Die lang diskutierte Pflegereform kommt. Die Beiträge steigen und die über zwei Millionen Pflegebedürftigen in Deutschland können auf bessere Leistungen hoffen.
Am 1. Juli tritt die Pflegereform in Kraft. Sie sieht Leistungsverbesserungen für die 2,1 Millionen Pflegebedürftigen und ihre Angehörigen vor. Im Gegenzug müssen Arbeitnehmer und Arbeitgeber mehr zahlen. Ein Überblick:
BEITRÄGE: Der Beitragssatz steigt zum 1. Juli um 0,25 Punkte auf 1,95 Prozent des Bruttolohns; Kinderlose zahlen 2,2 Prozent. Die Anhebung soll ausreichen, um den Satz bis 2014/15 konstant zu halten. Auf eine umfassende Finanzreform hatten sich Union und SPD in den monatelangen Verhandlungen nicht verständigen können.

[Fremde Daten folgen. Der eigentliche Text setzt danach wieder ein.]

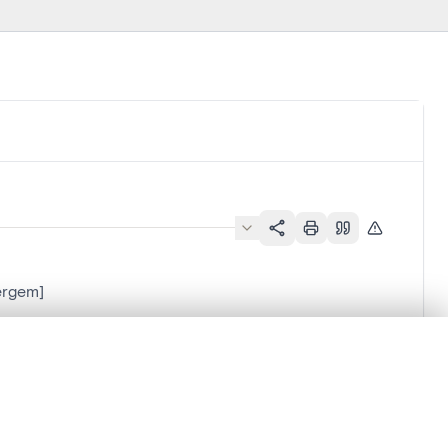
vergem]
.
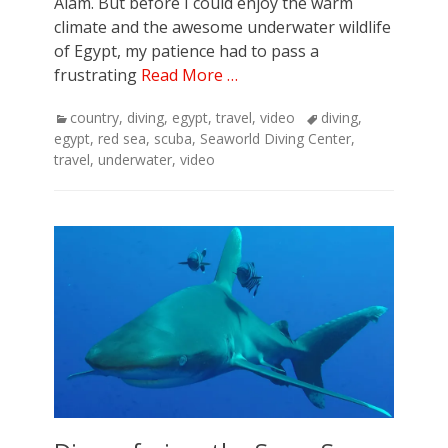
Alam. But before I could enjoy the warm
climate and the awesome underwater wildlife
of Egypt, my patience had to pass a
frustrating
Read More …
Categories
Tags
country
,
diving
,
egypt
,
travel
,
video
diving
,
egypt
,
red sea
,
scuba
,
Seaworld Diving Center
,
travel
,
underwater
,
video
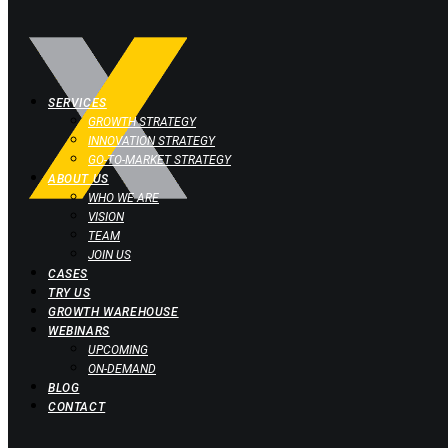
SERVICES
GROWTH STRATEGY
INNOVATION STRATEGY
GO-TO-MARKET STRATEGY
ABOUT US
WHO WE ARE
VISION
TEAM
JOIN US
CASES
TRY US
GROWTH WAREHOUSE
WEBINARS
UPCOMING
ON-DEMAND
BLOG
CONTACT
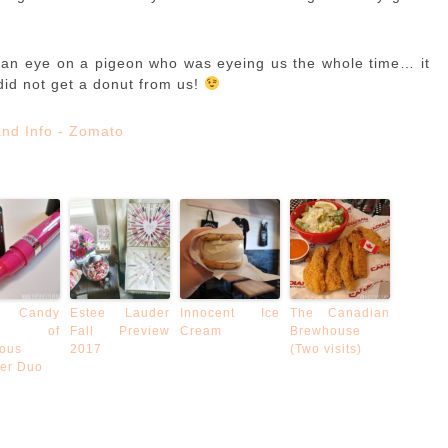
 an eye on a pigeon who was eyeing us the whole time… it
did not get a donut from us!
 Candy
Estee Lauder
Innocent Ice
The Canadian
oke of
Fall Preview
Cream
Brewhouse
ous
2017
(Two visits)
ner Duo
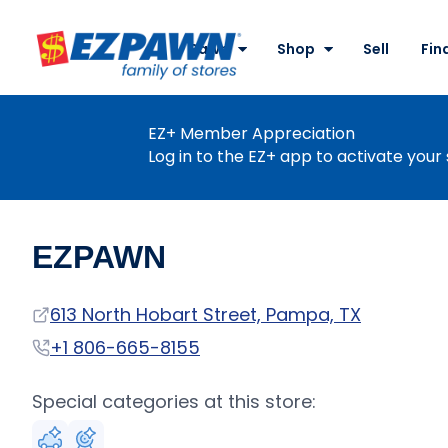
Site
Nav
Pawn
Shop
Sell
Fin
EZPAWN
EZ+ Member Appreciation
Log in to the EZ+ app to activate your 
EZPAWN
Address
613 North Hobart Street, Pampa, TX
Phone
+1 806-665-8155
Special categories at this store:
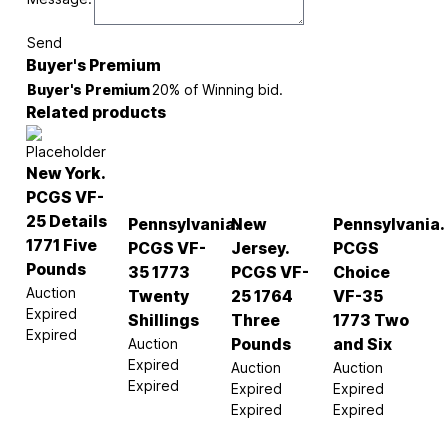
Send
Buyer's Premium
Buyer's Premium
20% of Winning bid.
Related products
New York.
PCGS VF-
25 Details
Pennsylvania.
New
Pennsylvania.
1771 Five
PCGS VF-
Jersey.
PCGS
Pounds
35 1773
PCGS VF-
Choice
Auction
Twenty
25 1764
VF-35
Expired
Shillings
Three
1773 Two
Expired
Auction
Pounds
and Six
Expired
Auction
Auction
Expired
Expired
Expired
Expired
Expired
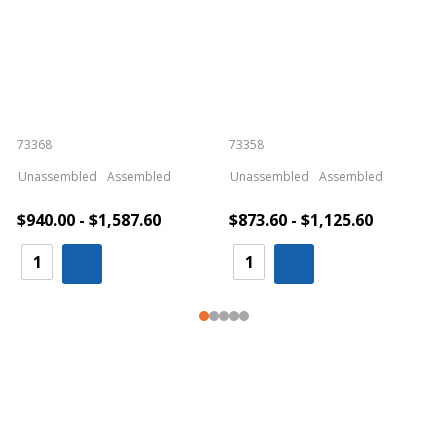
73368
73358
S
Unassembled
Assembled
Unassembled
Assembled
$940.00 - $1,587.60
$873.60 - $1,125.60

LEISTUNGEN: Die Beträge für ambulante Betreuung durch einen Pflegedienst werden bis 2012 schrittweise angehoben: In der Pflegestufe I von 384 auf 450 Euro, in der Stufe II von 921 auf 1100 Euro und in der Stufe III von 1432 auf 1550 Euro im Monat. Das Pflegegeld, das der Betroffene etwa an einen pflegenden Angehörige zahlen kann, steigt in Stufe I von 205 auf 235 Euro, in Stufe II von 410 auf 440 Euro und in Stufe drei von 665 auf 700 Euro. Auch die Beträge für Schwerstkranke in der stationären Pflege (Stufe III) steigen schrittweise: von 1432 auf 1550 Euro im Jahr 2012, für Härtefälle von 1688 auf 1918 Euro. Ab 2015 werden sämtliche Leistungen in einem dreijährigen Rhythmus angepasst.

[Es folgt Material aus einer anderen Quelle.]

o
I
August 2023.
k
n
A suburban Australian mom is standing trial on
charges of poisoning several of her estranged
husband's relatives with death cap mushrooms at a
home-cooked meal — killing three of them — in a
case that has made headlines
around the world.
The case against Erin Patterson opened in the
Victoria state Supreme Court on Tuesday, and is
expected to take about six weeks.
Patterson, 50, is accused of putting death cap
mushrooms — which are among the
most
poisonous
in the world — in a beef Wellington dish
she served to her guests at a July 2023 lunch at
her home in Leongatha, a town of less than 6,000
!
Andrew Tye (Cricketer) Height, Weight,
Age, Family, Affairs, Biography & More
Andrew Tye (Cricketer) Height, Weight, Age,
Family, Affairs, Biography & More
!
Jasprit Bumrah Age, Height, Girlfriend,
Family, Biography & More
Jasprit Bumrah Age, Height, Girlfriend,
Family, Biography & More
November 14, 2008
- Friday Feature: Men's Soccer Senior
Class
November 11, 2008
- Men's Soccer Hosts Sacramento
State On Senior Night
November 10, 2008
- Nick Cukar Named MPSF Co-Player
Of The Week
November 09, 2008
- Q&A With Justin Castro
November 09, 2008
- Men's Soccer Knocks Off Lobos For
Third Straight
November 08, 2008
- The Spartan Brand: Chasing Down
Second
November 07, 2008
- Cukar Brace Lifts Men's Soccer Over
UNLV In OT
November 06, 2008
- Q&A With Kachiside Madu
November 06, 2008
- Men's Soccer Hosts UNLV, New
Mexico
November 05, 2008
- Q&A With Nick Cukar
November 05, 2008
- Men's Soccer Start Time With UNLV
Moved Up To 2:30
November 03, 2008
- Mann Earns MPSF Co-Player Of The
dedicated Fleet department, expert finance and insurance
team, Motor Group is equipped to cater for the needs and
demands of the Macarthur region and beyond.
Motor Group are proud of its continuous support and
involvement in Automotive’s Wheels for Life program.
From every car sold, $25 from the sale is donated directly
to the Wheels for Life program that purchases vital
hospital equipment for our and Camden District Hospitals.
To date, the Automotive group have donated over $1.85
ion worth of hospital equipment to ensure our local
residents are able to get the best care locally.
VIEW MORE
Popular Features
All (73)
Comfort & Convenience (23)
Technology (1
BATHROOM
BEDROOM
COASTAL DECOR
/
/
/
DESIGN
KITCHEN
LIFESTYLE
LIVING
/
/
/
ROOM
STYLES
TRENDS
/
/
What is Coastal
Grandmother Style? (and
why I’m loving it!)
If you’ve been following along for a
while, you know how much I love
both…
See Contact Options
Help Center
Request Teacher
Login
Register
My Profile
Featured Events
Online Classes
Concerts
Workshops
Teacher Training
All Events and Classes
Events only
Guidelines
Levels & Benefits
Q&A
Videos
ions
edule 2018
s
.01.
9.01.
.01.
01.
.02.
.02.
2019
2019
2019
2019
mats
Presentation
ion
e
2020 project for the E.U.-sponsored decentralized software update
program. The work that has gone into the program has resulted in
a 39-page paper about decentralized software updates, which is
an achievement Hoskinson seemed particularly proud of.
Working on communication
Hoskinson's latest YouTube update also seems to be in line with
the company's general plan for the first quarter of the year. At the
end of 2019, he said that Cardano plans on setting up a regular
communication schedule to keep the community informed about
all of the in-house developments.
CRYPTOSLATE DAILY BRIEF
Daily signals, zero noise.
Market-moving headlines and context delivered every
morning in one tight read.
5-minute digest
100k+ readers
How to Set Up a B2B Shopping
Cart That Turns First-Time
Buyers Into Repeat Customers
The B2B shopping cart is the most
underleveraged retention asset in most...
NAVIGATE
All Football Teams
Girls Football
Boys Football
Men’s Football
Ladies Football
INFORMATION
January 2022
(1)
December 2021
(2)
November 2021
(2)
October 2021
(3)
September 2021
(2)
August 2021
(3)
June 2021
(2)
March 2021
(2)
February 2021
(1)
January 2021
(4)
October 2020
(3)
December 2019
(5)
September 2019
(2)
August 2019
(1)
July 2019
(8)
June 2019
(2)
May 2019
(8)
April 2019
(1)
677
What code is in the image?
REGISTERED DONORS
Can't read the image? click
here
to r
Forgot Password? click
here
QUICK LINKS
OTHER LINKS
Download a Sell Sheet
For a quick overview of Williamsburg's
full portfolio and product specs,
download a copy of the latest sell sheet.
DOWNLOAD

DEMENZKRANKE: Altersverwirrte Menschen erhalten einfacher Pflegeleistungen als früher. Außerdem steigt der zusätzliche Betrag für sie von 460 Euro pro Jahr auf 1200 Euro bei geringem und auf 2400 Euro bei hohem Betreuungsbedarf. Auch in Heimen wird die Versorgung von Menschen verbessert, die sich im Alltag nur noch schwer zurechtfinden: Die Pflegekassen müssen für je 25 Bewohner eine zusätzliche Betreuungsassistenz finanzieren.

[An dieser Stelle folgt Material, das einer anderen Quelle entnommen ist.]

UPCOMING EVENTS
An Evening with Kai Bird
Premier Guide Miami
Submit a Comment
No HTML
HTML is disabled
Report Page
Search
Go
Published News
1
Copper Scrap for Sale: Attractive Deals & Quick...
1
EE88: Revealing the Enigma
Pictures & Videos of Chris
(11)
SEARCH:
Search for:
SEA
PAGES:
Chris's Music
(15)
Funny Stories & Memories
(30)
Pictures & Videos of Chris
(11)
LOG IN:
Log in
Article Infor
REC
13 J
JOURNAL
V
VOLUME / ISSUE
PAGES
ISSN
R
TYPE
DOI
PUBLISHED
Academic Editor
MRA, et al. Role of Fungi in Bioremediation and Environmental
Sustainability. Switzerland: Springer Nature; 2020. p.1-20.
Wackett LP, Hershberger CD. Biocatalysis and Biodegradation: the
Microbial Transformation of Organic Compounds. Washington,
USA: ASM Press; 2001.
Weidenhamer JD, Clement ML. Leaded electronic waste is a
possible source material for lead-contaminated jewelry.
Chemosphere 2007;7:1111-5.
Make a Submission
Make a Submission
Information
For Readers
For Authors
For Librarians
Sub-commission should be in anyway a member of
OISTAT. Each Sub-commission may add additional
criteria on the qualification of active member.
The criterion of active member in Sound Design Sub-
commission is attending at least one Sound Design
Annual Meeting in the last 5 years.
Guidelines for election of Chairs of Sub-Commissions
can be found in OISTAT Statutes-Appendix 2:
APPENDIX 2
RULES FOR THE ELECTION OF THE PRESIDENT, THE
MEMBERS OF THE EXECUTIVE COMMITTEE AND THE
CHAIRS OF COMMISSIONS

PFLEGESTÜTZPUNKTE: Die Länder erhalten die Möglichkeit, Pflegestützpunkte in den Wohnquartieren zu errichten, die Pflegebedürftigen und ihren Angehörigen Rat und Hilfe unter einem Dach bieten. In ihnen sollen verschiedene Leistungserbringer und Kostenträger kooperieren. Als Anschubfinanzierung stellt der Bund bis 2011 insgesamt 60 Millionen Euro zur Verfügung – maximal 50.000 Euro pro Einrichtung.
FALLMANAGER: Ab 2009 haben Betroffene und Angehörige Anspruch auf eine individuelle Beratung und Hilfe bei der Organisation der Pflege und der Abwicklung aller Formalien. Die Kassen müssen dazu ein spezielles Fallmanagement anbieten. Wenn ein Stützpunkt vorhanden ist, soll der Berater dort tätig sein.
PFLEGEZEIT: Angehörige erhalten einen Anspruch auf eine sechsmonatige Freistellung von der Arbeit. In dieser Zeit werden Sozialversicherungsbeiträge bezahlt, aber kein Gehalt. Ausgenommen sind Betriebe mit bis zu 15 Mitarbeitern. Zudem wird ein unbezahlter kurzfristiger Freistellungsanspruch für bis zu zehn Arbeitstage geschaffen, um die Pflege für einen nahen Angehörigen zu organisieren.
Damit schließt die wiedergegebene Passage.